Flat Hat Magazine

View Original

Fiction: "Reach for the Handle"

RIEL WHITTLE // FLAT HAT MAGAZINE

When I was a little girl, I thought doors had feelings. The ones with peeling paint and duct-taped mail slots felt bad about themselves. The doors painted red, wearing golden handles were snobbish. I liked the door across the street from mine best. It had dark brown wood with patterned window panes, the kind through which you could only make out light and blurry figures. My door was kind of a d---. It had a knocker shaped like a pineapple, and its paint looked nice from far away, but up close it was peeling around the edges. My door thought it was all that, but it was scarred. No pineapple knocker could hide that.

Now I don’t have a front door. Well, I guess my apartment has a door, but that doesn’t really count. All twelve doors on my floor look exactly the same, apart from a dent here and a scrape there. My first Christmas living alone, I pinned tinsel along my door frame. The landlord, Pete, told me to take it down. It’s a fire hazard, he told me through a mouthful of chocolate croissant. Pete loved chocolate croissants. On Halloween, I hung a tiny ghost from my doorknob. I found it stuffed into my mailbox the next morning.

In fourth grade, I was a ghost for Halloween. I didn’t do the typical sheet-over-head thing though. I dressed up as the only dead person I knew, which happened to be our school’s — obviously — former librarian, Mrs. Moseley. I borrowed an oversized sweater from my mom and bought a pair of reading glasses from the drugstore. Then I covered myself in cornstarch from head to toe. I got sent to the principal’s office. My mom picked me up, and we went out for pancakes.

Mom came to visit last month. She brought muffins, but they got squished in her suitcase. I thought about telling her she should’ve kept the muffins in her carry-on, but I decided against it. Mom sent me an article about how to respond to acts of kindness after I called my aunt a whore on my birthday last year. The article said it’s not about the gift itself but actually about the labor that went into the gift. In other words, it’s the thought that counts. This particular thought was going to get crumbs in the cracks between my couch cushions, but I decided that was okay.

“You’ve lost weight,” is the first thing she said to me, followed by “I love you” and it’s “so good to see you,” of course, but when she hugged me I felt small. When she pulled back and looked at me, I felt like the ghost of Mrs. Moseley. She walked around my apartment, picking things up and putting them down.

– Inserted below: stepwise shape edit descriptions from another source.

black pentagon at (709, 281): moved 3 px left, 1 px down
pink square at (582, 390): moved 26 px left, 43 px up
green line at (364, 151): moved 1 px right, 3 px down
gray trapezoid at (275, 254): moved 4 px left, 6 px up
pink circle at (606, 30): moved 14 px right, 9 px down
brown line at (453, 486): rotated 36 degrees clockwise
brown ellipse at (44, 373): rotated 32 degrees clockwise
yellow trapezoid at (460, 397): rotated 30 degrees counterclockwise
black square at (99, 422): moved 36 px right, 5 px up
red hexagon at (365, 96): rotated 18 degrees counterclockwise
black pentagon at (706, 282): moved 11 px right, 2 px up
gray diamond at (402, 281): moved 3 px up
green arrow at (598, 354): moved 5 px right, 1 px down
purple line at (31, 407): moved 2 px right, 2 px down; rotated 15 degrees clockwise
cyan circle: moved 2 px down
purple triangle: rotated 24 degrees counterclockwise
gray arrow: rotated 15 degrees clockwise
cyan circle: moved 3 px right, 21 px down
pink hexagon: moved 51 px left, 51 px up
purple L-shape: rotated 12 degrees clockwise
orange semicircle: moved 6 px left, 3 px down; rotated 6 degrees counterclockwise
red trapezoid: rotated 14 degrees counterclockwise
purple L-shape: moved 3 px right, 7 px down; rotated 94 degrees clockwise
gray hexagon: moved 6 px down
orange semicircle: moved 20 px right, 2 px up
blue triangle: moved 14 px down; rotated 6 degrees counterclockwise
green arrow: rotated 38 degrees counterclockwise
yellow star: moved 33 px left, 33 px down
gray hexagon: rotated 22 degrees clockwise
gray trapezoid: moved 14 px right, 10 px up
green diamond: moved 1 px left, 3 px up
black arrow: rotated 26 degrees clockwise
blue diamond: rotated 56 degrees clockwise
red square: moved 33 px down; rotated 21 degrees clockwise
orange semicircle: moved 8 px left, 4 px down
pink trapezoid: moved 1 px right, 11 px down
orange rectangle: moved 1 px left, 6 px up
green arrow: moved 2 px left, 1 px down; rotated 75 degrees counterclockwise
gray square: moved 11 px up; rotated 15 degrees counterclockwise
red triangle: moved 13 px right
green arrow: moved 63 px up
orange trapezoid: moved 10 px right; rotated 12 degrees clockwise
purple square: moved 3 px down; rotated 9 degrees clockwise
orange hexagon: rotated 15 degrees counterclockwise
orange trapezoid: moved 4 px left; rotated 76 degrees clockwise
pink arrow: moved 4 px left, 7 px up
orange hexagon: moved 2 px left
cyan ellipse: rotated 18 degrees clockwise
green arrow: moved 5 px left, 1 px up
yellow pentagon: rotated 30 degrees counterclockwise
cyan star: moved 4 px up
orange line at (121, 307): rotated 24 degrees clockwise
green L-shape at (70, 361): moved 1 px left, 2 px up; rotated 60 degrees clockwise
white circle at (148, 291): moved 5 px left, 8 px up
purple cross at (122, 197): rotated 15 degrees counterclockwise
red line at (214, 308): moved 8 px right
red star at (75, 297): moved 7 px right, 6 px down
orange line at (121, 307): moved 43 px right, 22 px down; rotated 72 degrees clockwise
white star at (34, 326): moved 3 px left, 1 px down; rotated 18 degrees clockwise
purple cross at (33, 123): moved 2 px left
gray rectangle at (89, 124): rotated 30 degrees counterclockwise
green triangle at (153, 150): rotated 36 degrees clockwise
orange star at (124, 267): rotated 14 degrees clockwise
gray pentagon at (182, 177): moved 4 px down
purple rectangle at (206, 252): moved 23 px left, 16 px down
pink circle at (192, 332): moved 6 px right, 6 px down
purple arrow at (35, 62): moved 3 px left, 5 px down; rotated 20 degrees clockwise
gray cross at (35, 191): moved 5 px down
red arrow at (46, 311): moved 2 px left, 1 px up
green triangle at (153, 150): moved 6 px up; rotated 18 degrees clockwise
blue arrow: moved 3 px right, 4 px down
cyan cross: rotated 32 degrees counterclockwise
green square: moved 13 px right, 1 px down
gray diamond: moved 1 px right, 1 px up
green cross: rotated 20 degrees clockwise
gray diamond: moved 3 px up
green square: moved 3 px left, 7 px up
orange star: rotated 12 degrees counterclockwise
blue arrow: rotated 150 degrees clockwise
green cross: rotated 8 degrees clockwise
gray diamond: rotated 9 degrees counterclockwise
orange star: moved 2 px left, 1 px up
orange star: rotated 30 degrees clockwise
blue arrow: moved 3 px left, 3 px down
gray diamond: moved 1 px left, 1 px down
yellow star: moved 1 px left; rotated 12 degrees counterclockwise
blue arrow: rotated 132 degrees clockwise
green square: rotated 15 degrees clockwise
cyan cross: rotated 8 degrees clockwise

“I’m so proud of you,” she told me, while looking through the kaleidoscope I keep on the window sill. “You’re all grown up. This place feels like you.”

I was glad she was there. Having someone else see the apartment made it real. I hadn’t imagined the space. Someone else was noticing the way the hardwood sags beneath the dishwasher. Someone else could smell the eucalyptus I sprayed in the curtains.

We ordered takeout Chinese food and ate it on the floor, mingling duck sauce packets with BananaGram tiles, fortune cookies with Uno cards. She made me read my fortune aloud.

“​The door is unlocked. Reach for the handle. ​”

“I like that,” she said.

“I don’t even have a handle. I have a knob.”

“I think this is a sign.”

“A lot of doors are automatic these days,” I said.

“I think you need to put yourself out there.”

“The automatic door at Costco was broken yesterday.”

“You need to start making friends,” she responded.

I continued, “It almost caused a riot, honest to God, I saw a lady try to ram the thing with a shopping cart.” Mom threw a chopstick at my face. It bounced off my forehead with a thump.

“You could’ve hit me in the eye!”

“I’ve got good aim,” she said. I started closing takeout boxes and stacking tiles. “Hey. I love you, honey.”

“I know.”

“But all you do is go to work and come home.”

“I just told you I went to Costco yesterday.”

“You know what I mean.”

“Yeah,” I said. She kissed my forehead.

We went out for pancakes in the morning, and then she left. I ate a squished muffin for lunch and two for dinner. I liked how they tasted. The blueberries had burst and their juice stained the mushy center and turned my fingers blue.

My second encounter with death came in eighth grade. Our neighbor Jeanette died of a heart failure in her sleep. She had just bought a 500-pound pig named Jonathan on Craigslist. Her husband was moving to a retirement home and insisted my family adopt Jonathan. After hours of my begging, Mom gave in. Two months later, Jonathan gave birth to ten piglets. Even I agreed something had to be done. I knocked on every door on our street until there were no more piglets. A girl my age lived in the house with the enchanted windows. A family who ran an ice cream truck lived two blocks down behind a door with a Christmas wreath in May. In a single afternoon, ten piglets had homes, and I knew people. I didn’t feel strange. I had friends.

I felt lonely the Monday after my mother left. I thought of Jonathan’s piglets on the way home from work. I stopped at a bakery. I didn’t think about it, I just found myself walking through the door. It had a handle, not a knob, and a tiny bell jingled when I pulled it open.

I bought eleven cupcakes and a chocolate croissant.